Ross Douthat comments on the Romney-Polk analogy being made by some Romney campaign advisers: I am fairly confident that if a President Romney achieves the present-day equivalent of winning the Mexican War, he won’t be bowing out in favor of Paul Ryan or Marco Rubio in 2016. I agree that the Polk analogy doesn’t make […]

Ross Douthat comments on the Romney-Polk analogy being made by some Romney campaign advisers:

I am fairly confident that if a President Romney achieves the present-day equivalent of winning the Mexican War, he won’t be bowing out in favor of Paul Ryan or Marco Rubio in 2016.

I agree that the Polk analogy doesn’t make much sense. The odd thing about the analogy is that it suggests that Ryan’s budget ideas would be subordinated to Romney’s political priorities, which is hardly the message the Romney campaign wants to be conveying at this point.

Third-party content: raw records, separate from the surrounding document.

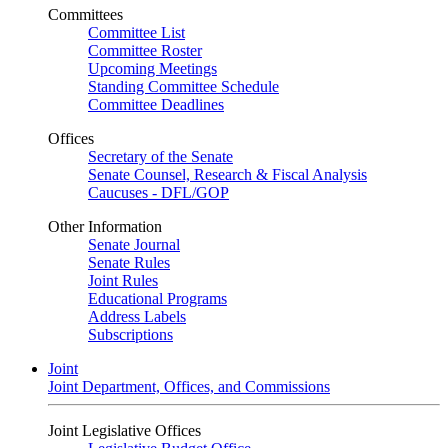
Committees
Committee List
Committee Roster
Upcoming Meetings
Standing Committee Schedule
Committee Deadlines
Offices
Secretary of the Senate
Senate Counsel, Research & Fiscal Analysis
Caucuses - DFL/GOP
Other Information
Senate Journal
Senate Rules
Joint Rules
Educational Programs
Address Labels
Subscriptions
Joint
Joint Department, Offices, and Commissions
Joint Legislative Offices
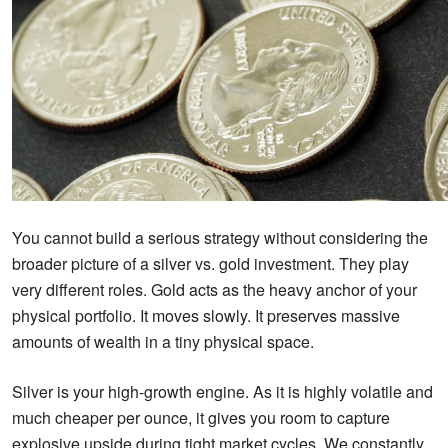
You cannot build a serious strategy without considering the
broader picture of a silver vs. gold investment. They play
very different roles. Gold acts as the heavy anchor of your
physical portfolio. It moves slowly. It preserves massive
amounts of wealth in a tiny physical space.
Silver is your high-growth engine. As it is highly volatile and
much cheaper per ounce, it gives you room to capture
explosive upside during tight market cycles. We constantly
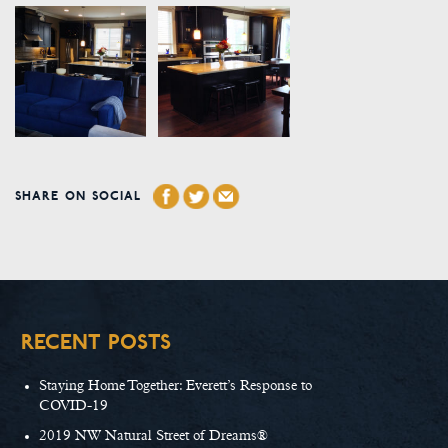
SHARE ON SOCIAL
RECENT POSTS
Staying Home Together: Everett’s Response to
COVID-19
2019 NW Natural Street of Dreams®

Polk’s Vice President Dallas supported the administration and voted for a tariff-reducing bill in the Senate that was wildly unpopular in his home state of Pennsylvania. Dallas destroyed his political future for the sake of loyalty to Polk, and that’s certainly not what Ryan’s boosters have in mind for him.

The other problem with this “one and done” thinking is that the only modern sitting Presidents that chose not to seek re-election did so because they were a) horribly unpopular, b) exhausted by their disastrous wars, or both. Since the mid-19th century, it has been very rare for a sitting President not to seek re-election. Unless I am forgetting someone, I believe Truman and LBJ are the only ones in the last century that did this by choice. Not seeking re-election is usually interpreted as an admission of failure. The problem wouldn’t be simply that Romney’s achievements would not be secure and might be overturned by the next administration. The decision to step down and not seek another term would be turned into evidence that Romney didn’t think he would be able to defend his policies to the electorate.

One worrisome aspect of the Polk reference is that it suggests that some Romney advisers think a suitable role model for presidential leadership is a President responsible for waging a war of territorial expansion. If the campaign is trying to reassure voters that might be unnerved by Romney’s “omni-directional belligerence,” they could scarcely have picked a worse example from American history.

Update: Foolishly, I somehow managed to forget that Coolidge didn’t run for re-election. I regret the error.